In azienda le risposte sono evasive. C’è chi attribuisce la responsabilità per i palinsesti – che arriveranno sulla scrivania dell’ad Roberto Sergio la prossima settimana – alla direzione omonima, cioè a Stefano Coletta. E chi vede la responsabilità ultima in capo al direttore del genere approfondimenti, Paolo Corsini.
Qualcun altro ancora dice che certe decisioni non possono essere prese senza il via libera dei vertici. Quindi sia Sergio sia il dg Giampaolo Rossi (che potrebbe firmare da ad la programmazione qualora la sua probabile elezione arrivasse in tempo) sono coinvolti.
Insomma, nessuno vuole prendersi la responsabilità di pronunciare una parola definitiva sulla questione. Dalla maggioranza smentiscono però che ci sia stata un’indicazione esplicita da parte di Palazzo Chigi, più interessato in questi giorni a portare a casa l’avvicendamento tra Sergio e Rossi e comunque occupato nella stesura delle liste.

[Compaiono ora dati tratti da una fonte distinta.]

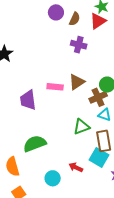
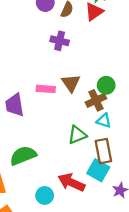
purple cross: (79, 45) -> (60, 41), moved
brown triangle: (77, 82) -> (71, 83), turned -30
red arrow: (76, 167) -> (71, 182), size x1.6

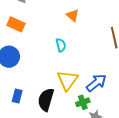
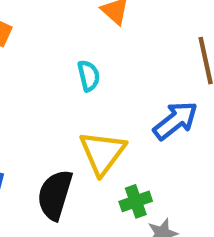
blue arrow: (96, 83) -> (175, 121), moved

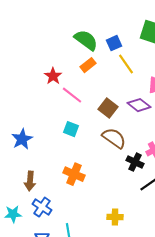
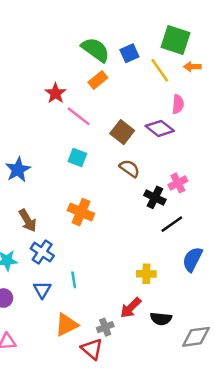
yellow line: (126, 64) -> (160, 70), moved
brown semicircle: (114, 138) -> (129, 168), size x0.7
brown arrow: (30, 181) -> (28, 221), turned -36
yellow cross: (115, 217) -> (146, 274), moved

L’impressione è che si sia piuttosto data soddisfazione alle lamentele di chi si è sentito personalmente danneggiato dalla trasmissione. In molti non hanno esitato a denunciare Report: dai La Russa (con il presidente del Senato particolarmente arrabbiato per i servizi che lo hanno riguardato) ai Berlusconi, passando per Vittorio Sgarbi e Giancarlo Giorgetti. Maurizio Gasparri, uno dei protagonisti indiscussi della stagione, che ha anche lasciato la vicepresidenza del Senato dopo un’inchiesta di Report che aveva denunciato una sua possibile incompatibilità tra il mandato di senatore e la presidenza di una società di cybersicurezza, ha postato giusto ieri sui suoi social un’immagine che lo ritrae mentre firma l’ennesima querela nei confronti del programma di Sigfrido Ranucci. Alla lista dei “nemici” va aggiunto anche il ministro Adolfo Urso, che aveva denunciato il conduttore all’Ordine dei giornalisti del Lazio. Ma l’Ordine ha archiviato il procedimento.
Non è poi da escludere, suggerisce qualcuno, che la proposta di non rimandare in onda la trasmissione sia da attribuire a un eccesso di zelo dell’ufficio legale della Rai, preoccupato dalle conseguenze che potrebbe provocare sui procedimenti già in corso una nuova messa in onda.
Al di là delle voci, non confermate, che girano su un possibile avvicendamento al timone di Report – si fa il nome di Federico Ruffo, a cui però si attribuiscono simpatie più gialloverdi che di centrosinistra, un nome che potrebbe quindi provocare qualche perplessità in termini di continuità della linea editoriale – l’impressione è che la trasmissione continui a essere una spina nel fianco per TeleMeloni. Limitarne la diffusione sembrerebbe la via maestra per eliminare l’ostacolo. Anche a costo di danneggiare l’azienda.